# Limits in two variables

1. Feb 26, 2006

### Stevecgz

$$\lim_{\substack{x\rightarrow 0\\y\rightarrow 0}} xy\ln{xy}$$

I beleive this limit does not exist since the natural log of zero is undefined.

$$\lim_{\substack{x\rightarrow 1\\y\rightarrow 2}} \frac{xy - 2x - y + 2}{x^2 + y^2 - 2x - 4y + 5}$$

I am uncertain how to find this limit. I've tried some different algebraic manipulations but I cannot find a form for which the denominator is not zero.

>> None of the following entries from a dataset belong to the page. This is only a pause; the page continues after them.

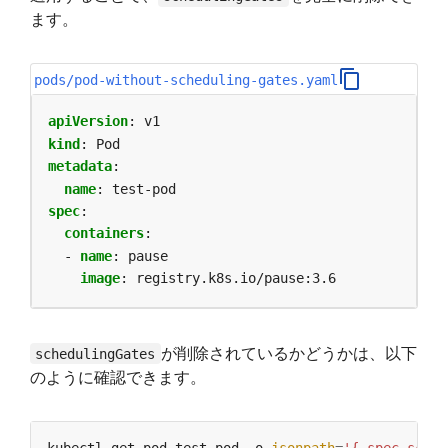
ます。
pods/pod-without-scheduling-gates.yaml
apiVersion
:
v1
kind
:
Pod
metadata
:
name
:
test-pod
spec
:
containers
:
- 
name
:
pause
image
:
registry.k8s.io/pause:3.6
が削除されているかどうかは、以下
schedulingGates
のように確認できます。
kubectl get pod test-pod -o 
jsonpath
=
'{.spec.sched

Any help is appreciated, thanks.

Steve

2. Feb 26, 2006

### d_leet

For the second one, first take the limit as y goes to 2 and then take the limit as x goes to 1, after dealing with y though it should be pretty easy.

3. Feb 26, 2006

### Stevecgz

Ok, I took the limit as y goes to two and the limit as x goes to one and I got a limit of 0 for both of those. I also took the limit for y = x and got zero. I now suspect the limit is zero, but how do I make sure the limit is zero?

4. Feb 26, 2006

### d_leet

Don't take the limits simultaneously, first find the limit as y goes to 2, then look at what you have before you even take the limit as x goes to 1. You could also do it the other way around and of course you get the same limit, but do one limit before the other either do x or y first but not both and then look at what you have before taking the second limit.

5. Feb 26, 2006

### Stevecgz

Ok, when I do that I see that the numerator is going to be zero weather I just take the limit as y goes to 2 or I just take the limit as x goes to 1. I see that this proves that the limit is zero if the limit is approaced along the x-axis or along the y-axis, but there are still many other ways that the limit may be approached, right?

6. Feb 26, 2006

### d_leet

I think so, I'm getting a little bit shaky on what i remember about calc 3, I really need to review some of this stuff, but yeah I think you can approach it along any path in the plane and as long as the limit is the same for any path you take then it exists, however if any two paths you take give you diofferent limits then limit does not exist because it does not tend to a unique value.

7. Feb 26, 2006

### benorin

This may help, notice that

$$\lim_{\substack{x\rightarrow 1\\y\rightarrow 2}} \frac{xy - 2x - y + 2}{x^2 + y^2 - 2x - 4y + 5} = \lim_{\substack{x\rightarrow 1\\y\rightarrow 2}} \frac{(x-1)(y-2)}{(x-1)^2 + (y-2)^2} = \lim_{\substack{u\rightarrow 0\\v\rightarrow 0}} \frac{uv}{u^2 + v^2}$$

where the substitution is permissable since if $$x\rightarrow 1,y\rightarrow 2,$$ then $$u:=x-1\rightarrow 0,v:=y-2\rightarrow 0.$$

Last edited: Feb 26, 2006
8. Feb 26, 2006

### benorin

Now we wish to prove the conjecture that the value of the limit is 0:

and hence we require that

$$\forall\epsilon >0, \exists \delta >0 \mbox{ such that }0<\sqrt{u^2+v^2}<\delta\Rightarrow \left|\frac{uv}{u^2 + v^2}-0\right|<\epsilon$$

9. Feb 26, 2006

### Stevecgz

Thanks guys, I appreciate it. I hadn't thought of the substitution, that makes the proof much easier.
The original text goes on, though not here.